*** DATA ***

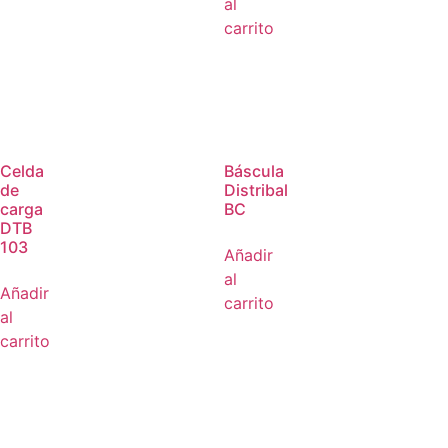
al
carrito
Celda
Báscula
de
Distribal
carga
BC
DTB
103
Añadir
al
Añadir
carrito
al
carrito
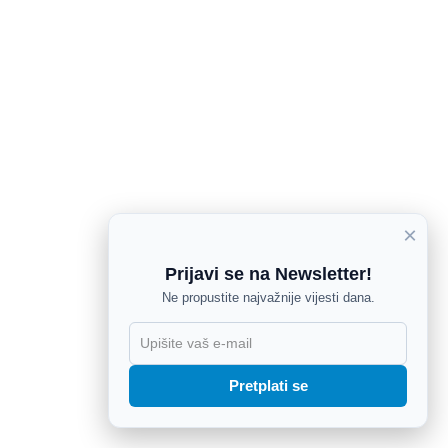
×
Prijavi se na Newsletter!
Ne propustite najvažnije vijesti dana.
X
Pretplati se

***

EXERCISE REQUIREMENTS:
Would you output the data above exactly as written, but with no images?

TASK SOLUTION:
al
carrito
Celda
Báscula
de
Distribal
carga
BC
DTB
103
Añadir
al
Añadir
carrito
al
carrito
×
Prijavi se na Newsletter!
Ne propustite najvažnije vijesti dana.
X
Pretplati se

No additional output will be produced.